Il lui faudra par ailleurs une autorisation de sortie au cas où elle désire quitter la France. Les juges antiterroristes avaient demandé sa mise en détention provisoire, contre l’avis du parquet. Le juge des libertés a permis à la collaboratrice du président Paul Kagamé d’être libre, mais sous contrôle de la justice. Rose Kabuye et huit autres rwandais, qui n’ont pas encore été arrêtés, sont accusés de complicité d’assassinat et d’association de malfaiteurs en vue d’une entreprise terroriste.

La mise en examen de Rose Kabuye permet à elle et à son pays d’accéder au dossier d’instruction. Le régime rwandais, dont plusieurs membres sont effectivement soupçonnés d’avoir participé à l’attentat qui a coûté la vie à l’ancien chef d’Etat rwandais Habyarimana, cherchaient un moyen d’accéder à ce dossier. Les dignitaires rwandais mis en cause par la justice française vont dorénavant savoir quelles sont les pièces et quels sont les témoignages sur lesquels le juge Bruguière et ses deux successeurs ont fondé leur instruction.

Un témoin clé, sur lequel l’accusation comptait pour enfoncer Rose Kabuye, l’a plutôt disculpée. L’ancien soldat du l’ex-Front patriotique rwandais (Fpr) a dit reconnaître sa compatriote. Mais, il a en même temps déclaré qu’elle n’avait joué aucun rôle dans l’attentat contre l’avion du président Habyarimana.

Relations brouillées

Le fait que le parquet se soit opposé à l’incarcération de Rose Kabuye est perçu par l’avocat de la veuve de Juvénal Habyarimana comme “ une tentative des autorités françaises de ménager leurs relations avec le Rwanda ”. Ce d’autant que le Rwanda a ouvertement menacé de faire lancer, par la justice de son pays, des mandats d’arrêts contre des autorités françaises qui ont participé au génocide. Une tragédie qui fit, selon les Nations Unies, 800.000 victimes et selon la plupart des organisations de défense des droits de l’homme, environ un million de morts, Tutsi et Hutu modérés.

En réalité, l’affaire Rose Kabuye est une occasion pour la France et le Rwanda de normaliser leurs relations brouillées.
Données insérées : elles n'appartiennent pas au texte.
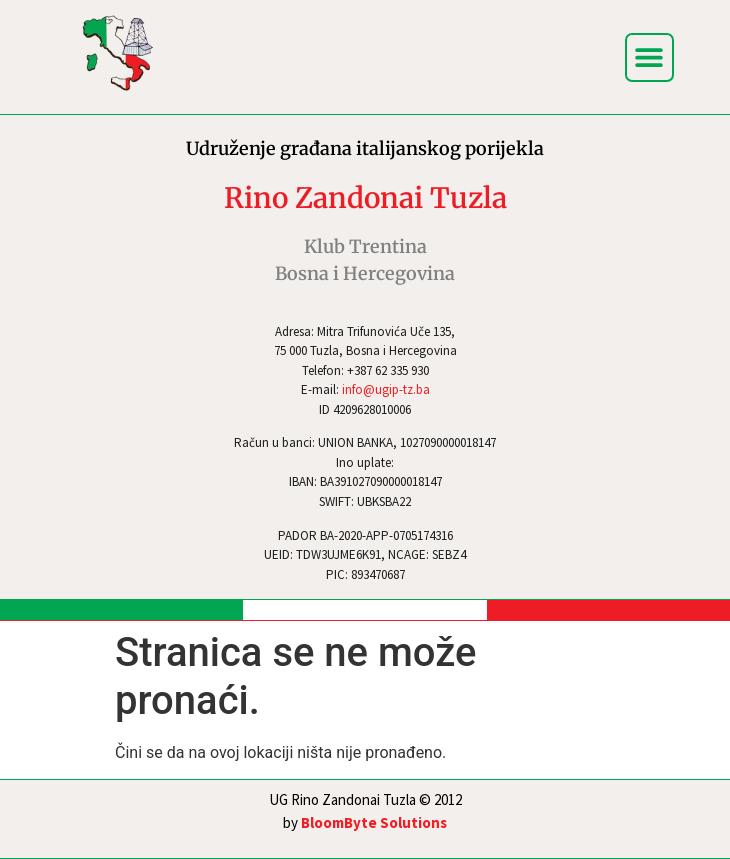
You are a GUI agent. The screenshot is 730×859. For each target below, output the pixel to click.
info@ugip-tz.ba (386, 389)
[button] (649, 57)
Les relations diplomatiques sont rompues depuis quelques années entre les deux pays, à cause justement du contentieux relatif aux responsabilités dans le génocide de 1994. L’implication de la France dans cette tragédie avait fait l’objet d’une enquête du parlement français. Sachant qu’elle a des choses à se reprocher sur ce dossier, la France n’a pas intérêt à envenimer davantage ses relations avec le Rwanda. Lequel avait fait sa propre enquête qui a débouché sur la grande responsabilité de la France de l’ex-président François Mitterrand.

L’actuel chef d’Etat français, Nicolas Sarkozy, a besoin de d’imprimer sa marque en cherchant à renouer avec un pays qui, hier francophone, est devenu anglophone. Par la force des choses et surtout par la mauvaise et dramatique implication de certaines autorités françaises dans le génocide de 1994.
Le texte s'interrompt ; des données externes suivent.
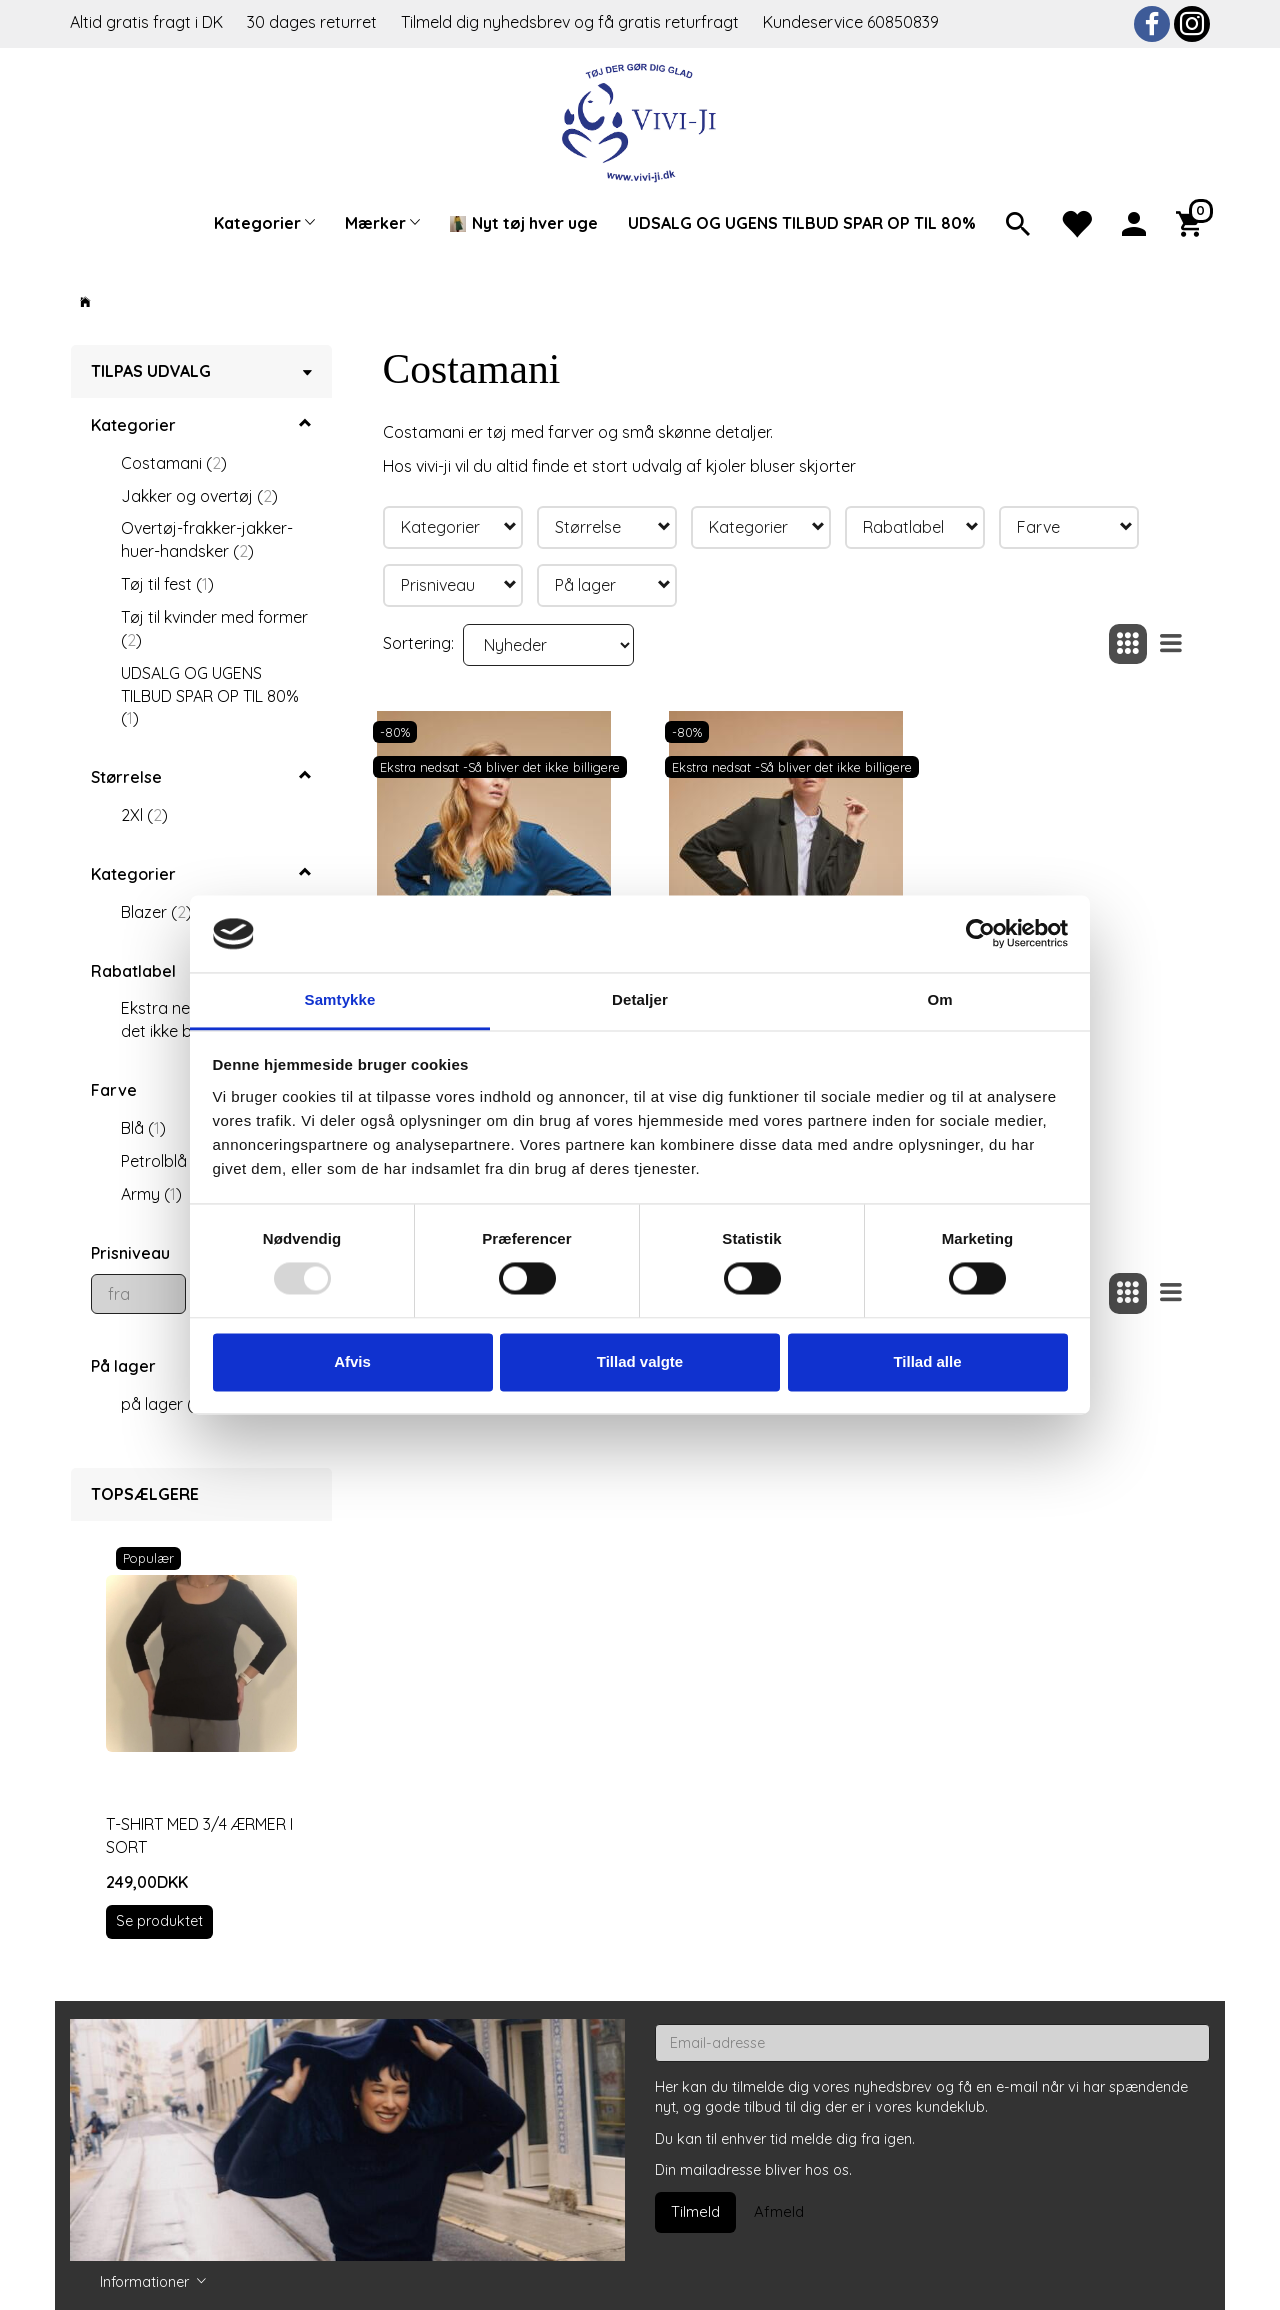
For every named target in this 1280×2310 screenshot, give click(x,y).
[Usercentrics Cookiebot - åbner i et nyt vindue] (980, 934)
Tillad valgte (640, 1361)
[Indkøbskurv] (1193, 222)
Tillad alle (927, 1361)
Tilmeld (695, 2211)
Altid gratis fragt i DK (146, 22)
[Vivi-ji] (640, 120)
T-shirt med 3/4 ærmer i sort (199, 1835)
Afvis (352, 1361)
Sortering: (418, 643)
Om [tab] (939, 999)
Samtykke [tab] (340, 999)
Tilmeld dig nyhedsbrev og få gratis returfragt (572, 22)
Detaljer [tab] (640, 999)
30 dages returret (314, 22)
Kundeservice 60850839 (851, 22)
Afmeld (779, 2211)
Et si l’affaire Kabuye avait été politiquement et diplomatiquement orchestrée, dans le sens justement de la normalisation entre Paris et Kigali ? En d’autres termes, l’arrestation et l’inculpation de Rose Kabuye participent-ils d’un processus d’instrumentalisation du pouvoir judiciaire en vue de renouer des relations diplomatiques ?

Il convient de souligner que les relations diplomatiques entre la France et le Rwanda furent rompues après que le juge Bruguière eu rendu l’ordonnance de 2006, assortie des mandats d’arrêts délivrés par ses soins contre neuf dignitaires rwandais.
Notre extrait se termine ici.